» WHAT THE EXERCISE ASKS: From the records below, extract all the text exactly and leave the images behind.

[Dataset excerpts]
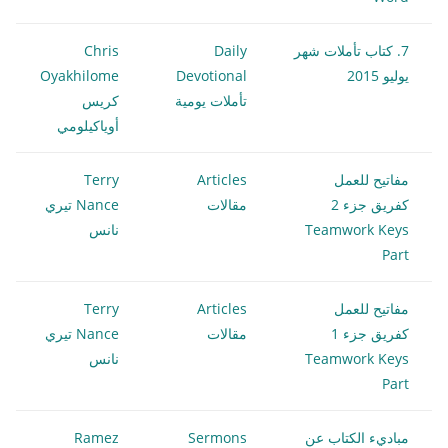
7. كتاب تأملات شهر
Daily
Chris
يوليو 2015
Devotional
Oyakhilome
تأملات يومية
كريس
أوياكيلومي
مفاتيح للعمل
Articles
Terry
كفريق جزء 2
مقالات
Nance تيري
Teamwork Keys
نانس
Part
مفاتيح للعمل
Articles
Terry
كفريق جزء 1
مقالات
Nance تيري
Teamwork Keys
نانس
Part
مباديء الكتاب عن
Sermons
Ramez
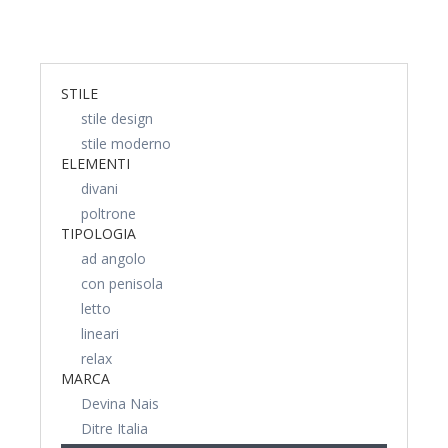
STILE
stile design
stile moderno
ELEMENTI
divani
poltrone
TIPOLOGIA
ad angolo
con penisola
letto
lineari
relax
MARCA
Devina Nais
Ditre Italia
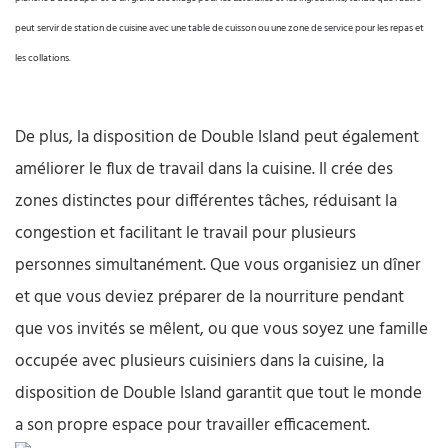
peut servir de station de cuisine avec une table de cuisson ou une zone de service pour les repas et
les collations.
De plus, la disposition de Double Island peut également
améliorer le flux de travail dans la cuisine. Il crée des
zones distinctes pour différentes tâches, réduisant la
congestion et facilitant le travail pour plusieurs
personnes simultanément. Que vous organisiez un dîner
et que vous deviez préparer de la nourriture pendant
que vos invités se mêlent, ou que vous soyez une famille
occupée avec plusieurs cuisiniers dans la cuisine, la
disposition de Double Island garantit que tout le monde
a son propre espace pour travailler efficacement.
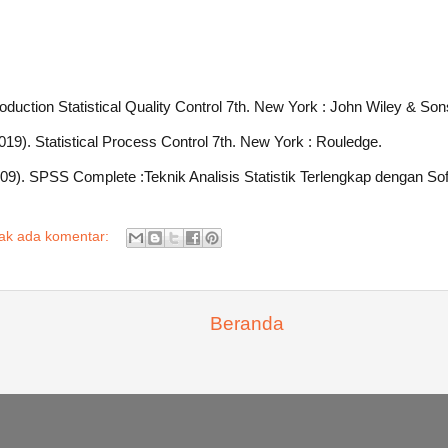
oduction Statistical Quality Control 7th. New York : John Wiley & Son
19). Statistical Process Control 7th. New York : Rouledge.
9). SPSS Complete :Teknik Analisis Statistik Terlengkap dengan So
dak ada komentar:
Beranda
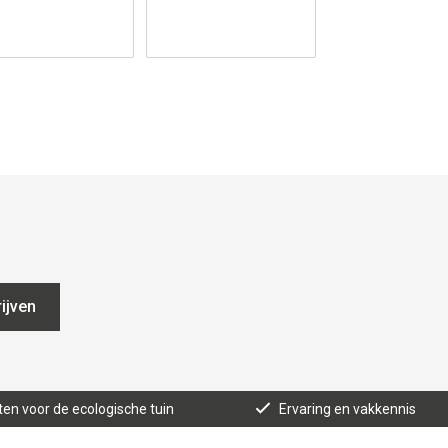
ijven
ten voor de ecologische tuin
Ervaring en vakkennis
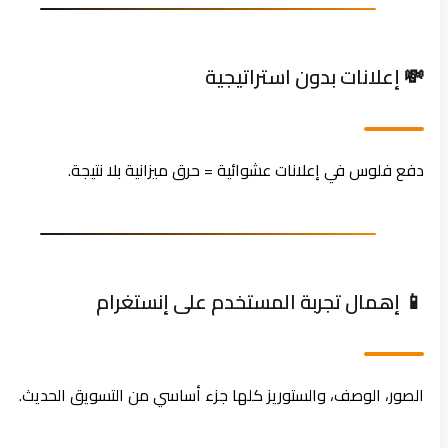
💸 إعلانات بدون استراتيجية
دفع فلوس في إعلانات عشوائية = حرق ميزانية بلا نتيجة.
📱 إهمال تجربة المستخدم على إنستغرام
الصور، الوصف، والستوريز كلها جزء أساسي من التسويق الحديث.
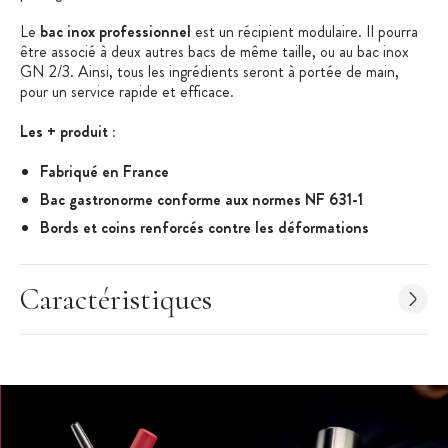
Le
bac inox professionnel
est un récipient modulaire. Il pourra
être associé à deux autres bacs de même taille, ou au bac inox
GN 2/3. Ainsi, tous les ingrédients seront à portée de main,
pour un service rapide et efficace.
Les + produit :
Fabriqué en France
Bac gastronorme conforme aux normes NF 631-1
Bords et coins renforcés contre les déformations
Matériel Professionnel
Caractéristiques
Caractéristiques Bac Gastronorme
:
Bac Gastronorme
Acier Inoxydable
Dimensions à la norme NF 631-1 (normes internationales du
matériel de cuisine)
GN 1/3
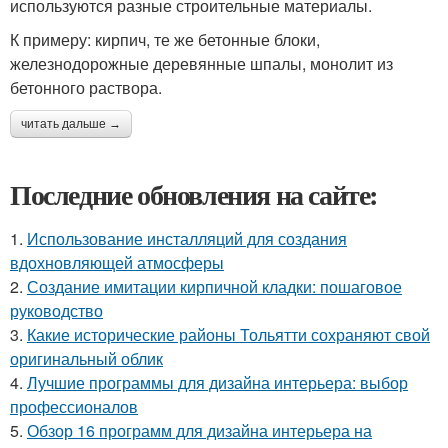
используются разные строительные материалы.
К примеру: кирпич, те же бетонные блоки,
железнодорожные деревянные шпалы, монолит из
бетонного раствора.
читать дальше →
Последние обновления на сайте:
1.
Использование инсталляций для создания
вдохновляющей атмосферы
2.
Создание имитации кирпичной кладки: пошаговое
руководство
3.
Какие исторические районы Тольятти сохраняют свой
оригинальный облик
4.
Лучшие программы для дизайна интерьера: выбор
профессионалов
5.
Обзор 16 программ для дизайна интерьера на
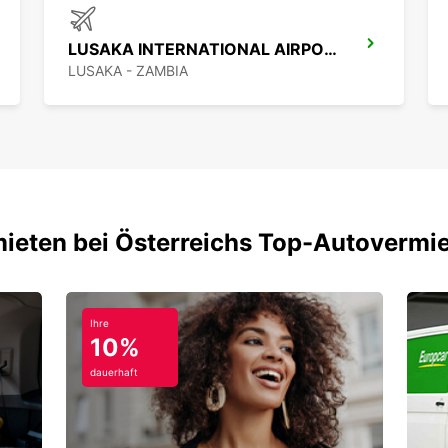
LUSAKA INTERNATIONAL AIRPORT
LUSAKA - ZAMBIA
mieten bei Österreichs Top-Autovermi
Ihre
10%
dauerhaft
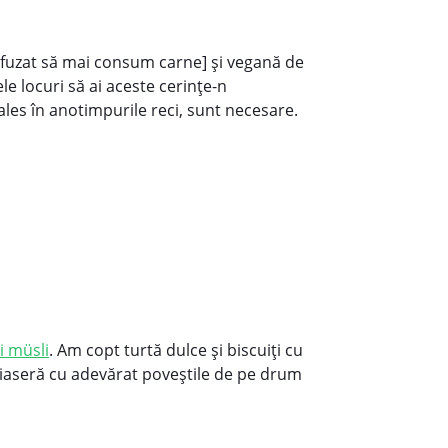
 refuzat să mai consum carne] şi vegană de
e locuri să ai aceste cerinţe-n
 ales în anotimpurile reci, sunt necesare.
şi müsli
. Am copt turtă dulce şi biscuiţi cu
eriaseră cu adevărat poveştile de pe drum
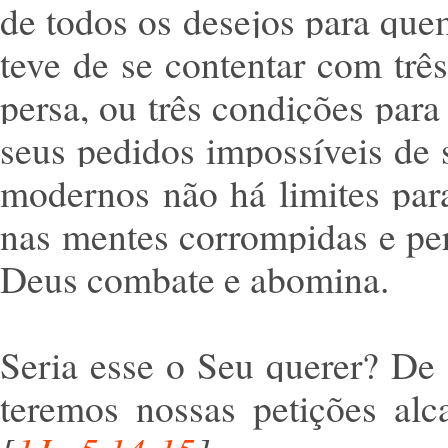
de todos os desejos para que
teve de se contentar com tr
persa, ou três condições para
seus pedidos impossíveis de 
modernos não há limites par
nas mentes corrompidas e perv
Deus combate e abomina.
Seria esse o Seu querer? De 
teremos nossas petições al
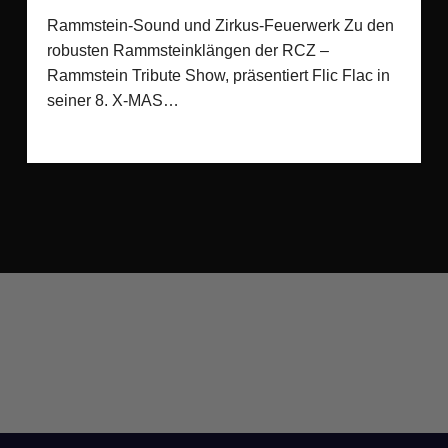
Rammstein-Sound und Zirkus-Feuerwerk Zu den
robusten Rammsteinklängen der RCZ –
Rammstein Tribute Show, präsentiert Flic Flac in
seiner 8. X-MAS…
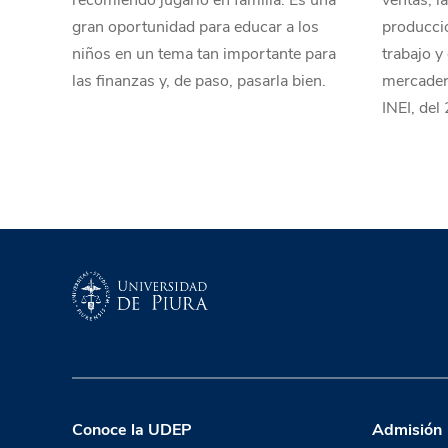
recomiendo jugarlo en familia. Es una
ventas, la
gran oportunidad para educar a los
producció
niños en un tema tan importante para
trabajo y
las finanzas y, de paso, pasarla bien.
mercaderí
INEI, del
Conoce la UDEP
Admisión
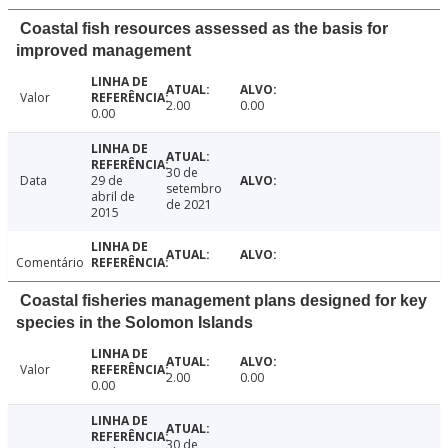
Coastal fish resources assessed as the basis for
improved management
Valor
2.00
0.00
0.00
30 de
Data
29 de
setembro
abril de
de 2021
2015
Comentário
Coastal fisheries management plans designed for key
species in the Solomon Islands
Valor
2.00
0.00
0.00
30 de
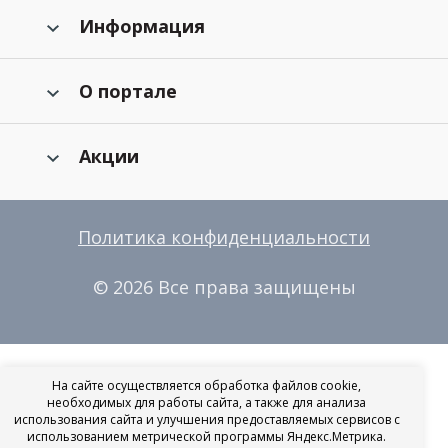
Информация
О портале
Акции
Политика конфиденциальности
© 2026 Все права защищены
На сайте осуществляется обработка файлов cookie,
необходимых для работы сайта, а также для анализа
использования сайта и улучшения предоставляемых сервисов с
использованием метрической программы Яндекс.Метрика.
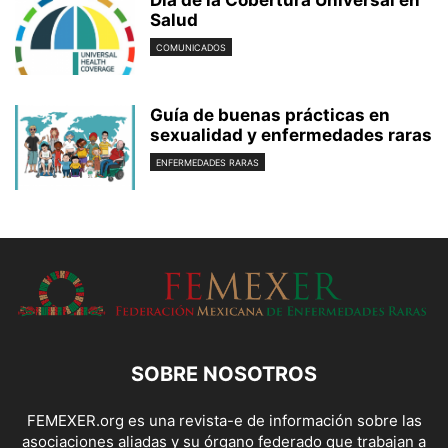
Salud
COMUNICADOS
Guía de buenas prácticas en
sexualidad y enfermedades raras
ENFERMEDADES RARAS
SOBRE NOSOTROS
FEMEXER.org es una revista-e de información sobre las
asociaciones aliadas y su órgano federado que trabajan a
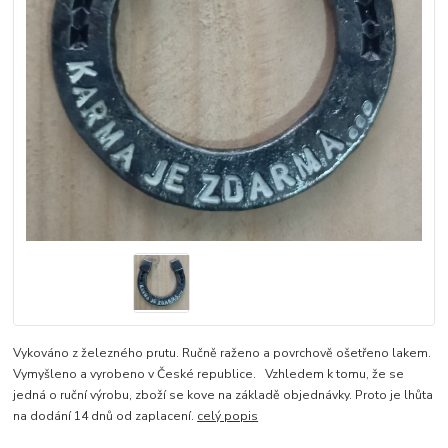
Vykováno z železného prutu. Ručně raženo a povrchově ošetřeno lakem.
Vymyšleno a vyrobeno v České republice. Vzhledem k tomu, že se
jedná o ruční výrobu, zboží se kove na základě objednávky. Proto je lhůta
na dodání 14 dnů od zaplacení.
celý popis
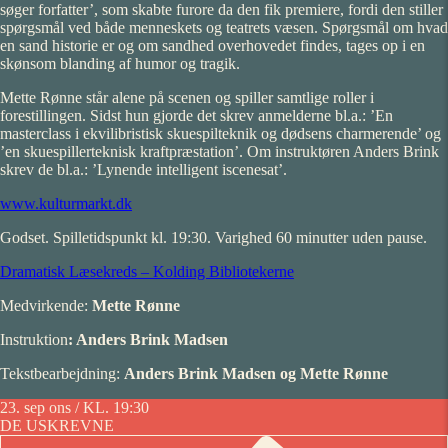
søger forfatter’, som skabte furore da den fik premiere, fordi den stiller
spørgsmål ved både menneskets og teatrets væsen. Spørgsmål om hvad
en sand historie er og om sandhed overhovedet findes, tages op i en
skønsom blanding af humor og tragik.
Mette Rønne står alene på scenen og spiller samtlige roller i
forestillingen. Sidst hun gjorde det skrev anmelderne bl.a.: ’En
masterclass i ekvilibristisk skuespilteknik og dødsens charmerende’ og
’en skuespillerteknisk kraftpræstation’. Om instruktøren Anders Brink
skrev de bl.a.: ’Lynende intelligent iscenesat’.
www.kulturmarkt.dk
Godset. Spilletidspunkt kl. 19:30. Varighed 60 minutter uden pause.
Dramatisk Læsekreds – Kolding Bibliotekerne
Medvirkende:
Mette Rønne
Instruktion
: Anders Brink Madsen
Tekstbearbejdning:
Anders Brink Madsen og Mette Rønne
23. sep
ons / KL. 19:30
DE USKREVNE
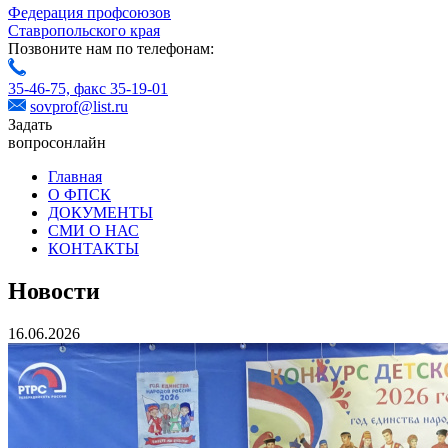
Федерация профсоюзов
Ставропольского края
Позвоните нам по телефонам:
35-46-75,
факс 35-19-01
sovprof@list.ru
Задать
вопрос
онлайн
Главная
О ФПСК
ДОКУМЕНТЫ
СМИ О НАС
КОНТАКТЫ
Новости
16.06.2026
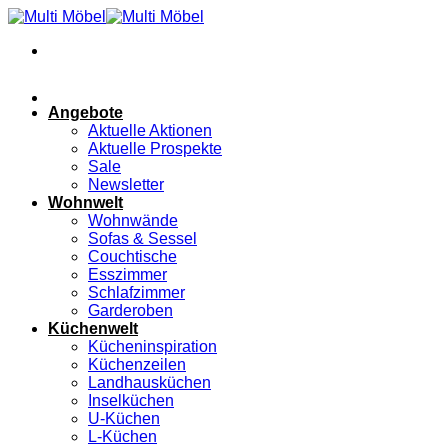
Zum
Inhalt
springen
Angebote
Aktuelle Aktionen
Aktuelle Prospekte
Sale
Newsletter
Wohnwelt
Wohnwände
Sofas & Sessel
Couchtische
Esszimmer
Schlafzimmer
Garderoben
Küchenwelt
Kücheninspiration
Küchenzeilen
Landhausküchen
Inselküchen
U-Küchen
L-Küchen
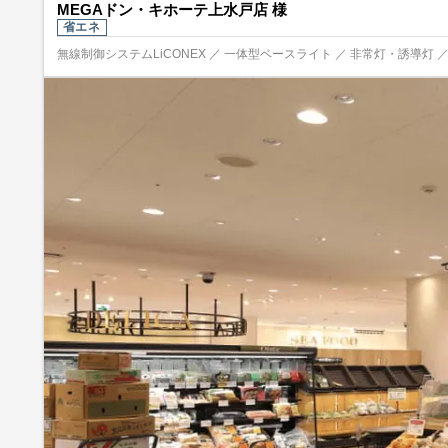
MEGAドン・キホーテ上水戸店 様
省エネ
無線制御システムLiCONEX ／ 一体型ベースライト ／ 非常灯・誘導灯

» ANSWER FOR THE TASK:
7. كتاب تأملات شهر
Daily
Chris
يوليو 2015
Devotional
Oyakhilome
تأملات يومية
كريس
أوياكيلومي
مفاتيح للعمل
Articles
Terry
كفريق جزء 2
مقالات
Nance تيري
Teamwork Keys
نانس
Part
مفاتيح للعمل
Articles
Terry
كفريق جزء 1
مقالات
Nance تيري
Teamwork Keys
نانس
Part
مباديء الكتاب عن
Sermons
Ramez
STILE
stile design
stile moderno
ELEMENTI
divani
poltrone
TIPOLOGIA
ad angolo
con penisola
letto
lineari
relax
MARCA
Devina Nais
Ditre Italia
peut servir de station de cuisine avec une table de cuisson ou une zone de service pour les repas et
les collations.
De plus, la disposition de Double Island peut également
améliorer le flux de travail dans la cuisine. Il crée des
zones distinctes pour différentes tâches, réduisant la
congestion et facilitant le travail pour plusieurs
personnes simultanément. Que vous organisiez un dîner
et que vous deviez préparer de la nourriture pendant
que vos invités se mêlent, ou que vous soyez une famille
occupée avec plusieurs cuisiniers dans la cuisine, la
disposition de Double Island garantit que tout le monde
a son propre espace pour travailler efficacement.
oduction Statistical Quality Control 7th. New York : John Wiley & Son
19). Statistical Process Control 7th. New York : Rouledge.
9). SPSS Complete :Teknik Analisis Statistik Terlengkap dengan So
dak ada komentar:
Beranda
ijven
ten voor de ecologische tuin
Ervaring en vakkennis
💸 إعلانات بدون استراتيجية
دفع فلوس في إعلانات عشوائية = حرق ميزانية بلا نتيجة.
📱 إهمال تجربة المستخدم على إنستغرام
الصور، الوصف، والستوريز كلها جزء أساسي من التسويق الحديث.
Le
bac inox professionnel
est un récipient modulaire. Il pourra
être associé à deux autres bacs de même taille, ou au bac inox
GN 2/3. Ainsi, tous les ingrédients seront à portée de main,
pour un service rapide et efficace.
Les + produit :
Fabriqué en France
Bac gastronorme conforme aux normes NF 631-1
Bords et coins renforcés contre les déformations
Matériel Professionnel
Caractéristiques
Caractéristiques Bac Gastronorme
:
Bac Gastronorme
Acier Inoxydable
Dimensions à la norme NF 631-1 (normes internationales du
matériel de cuisine)
GN 1/3
используются разные строительные материалы.
К примеру: кирпич, те же бетонные блоки,
железнодорожные деревянные шпалы, монолит из
бетонного раствора.
читать дальше →
Последние обновления на сайте:
1.
Использование инсталляций для создания
вдохновляющей атмосферы
2.
Создание имитации кирпичной кладки: пошаговое
руководство
3.
Какие исторические районы Тольятти сохраняют свой
оригинальный облик
4.
Лучшие программы для дизайна интерьера: выбор
профессионалов
5.
Обзор 16 программ для дизайна интерьера на
LUSAKA INTERNATIONAL AIRPORT
LUSAKA - ZAMBIA
mieten bei Österreichs Top-Autovermi
Ihre
10%
dauerhaft
 refuzat să mai consum carne] şi vegană de
e locuri să ai aceste cerinţe-n
 ales în anotimpurile reci, sunt necesare.
şi müsli
. Am copt turtă dulce şi biscuiţi cu
eriaseră cu adevărat poveştile de pe drum
de todos os desejos para que
teve de se contentar com tr
persa, ou três condições para
seus pedidos impossíveis de 
modernos não há limites par
nas mentes corrompidas e perv
Deus combate e abomina.
Seria esse o Seu querer? De 
teremos nossas petições al
Rammstein-Sound und Zirkus-Feuerwerk Zu den
robusten Rammsteinklängen der RCZ –
Rammstein Tribute Show, präsentiert Flic Flac in
seiner 8. X-MAS…
recomiendo jugarlo en familia. Es una
ventas, la
gran oportunidad para educar a los
producció
niños en un tema tan importante para
trabajo y
las finanzas y, de paso, pasarla bien.
mercaderí
INEI, del
Conoce la UDEP
Admisión
Coastal fish resources assessed as the basis for
improved management
Valor
2.00
0.00
0.00
30 de
Data
29 de
setembro
abril de
de 2021
2015
Comentário
Coastal fisheries management plans designed for key
species in the Solomon Islands
Valor
2.00
0.00
0.00
30 de
Информация
О портале
Акции
Политика конфиденциальности
© 2026 Все права защищены
На сайте осуществляется обработка файлов cookie,
необходимых для работы сайта, а также для анализа
использования сайта и улучшения предоставляемых сервисов с
использованием метрической программы Яндекс.Метрика.
Salud
COMUNICADOS
Guía de buenas prácticas en
sexualidad y enfermedades raras
ENFERMEDADES RARAS
SOBRE NOSOTROS
FEMEXER.org es una revista-e de información sobre las
asociaciones aliadas y su órgano federado que trabajan a
Vykováno z železného prutu. Ručně raženo a povrchově ošetřeno lakem.
Vymyšleno a vyrobeno v České republice. Vzhledem k tomu, že se
jedná o ruční výrobu, zboží se kove na základě objednávky. Proto je lhůta
na dodání 14 dnů od zaplacení.
celý popis
søger forfatter’, som skabte furore da den fik premiere, fordi den stiller
spørgsmål ved både menneskets og teatrets væsen. Spørgsmål om hvad
en sand historie er og om sandhed overhovedet findes, tages op i en
skønsom blanding af humor og tragik.
Mette Rønne står alene på scenen og spiller samtlige roller i
forestillingen. Sidst hun gjorde det skrev anmelderne bl.a.: ’En
masterclass i ekvilibristisk skuespilteknik og dødsens charmerende’ og
’en skuespillerteknisk kraftpræstation’. Om instruktøren Anders Brink
skrev de bl.a.: ’Lynende intelligent iscenesat’.
www.kulturmarkt.dk
Godset. Spilletidspunkt kl. 19:30. Varighed 60 minutter uden pause.
Dramatisk Læsekreds – Kolding Bibliotekerne
Medvirkende:
Mette Rønne
Instruktion
: Anders Brink Madsen
Tekstbearbejdning:
Anders Brink Madsen og Mette Rønne
23. sep
ons / KL. 19:30
DE USKREVNE
Федерация профсоюзов
Ставропольского края
Позвоните нам по телефонам:
35-46-75,
факс 35-19-01
sovprof@list.ru
Задать
вопрос
онлайн
Главная
О ФПСК
ДОКУМЕНТЫ
СМИ О НАС
КОНТАКТЫ
Новости
16.06.2026
Zum
Inhalt
springen
Angebote
Aktuelle Aktionen
Aktuelle Prospekte
Sale
Newsletter
Wohnwelt
Wohnwände
Sofas & Sessel
Couchtische
Esszimmer
Schlafzimmer
Garderoben
Küchenwelt
Kücheninspiration
Küchenzeilen
Landhausküchen
Inselküchen
U-Küchen
L-Küchen
MEGAドン・キホーテ上水戸店 様
省エネ
無線制御システムLiCONEX ／ 一体型ベースライト ／ 非常灯・誘導灯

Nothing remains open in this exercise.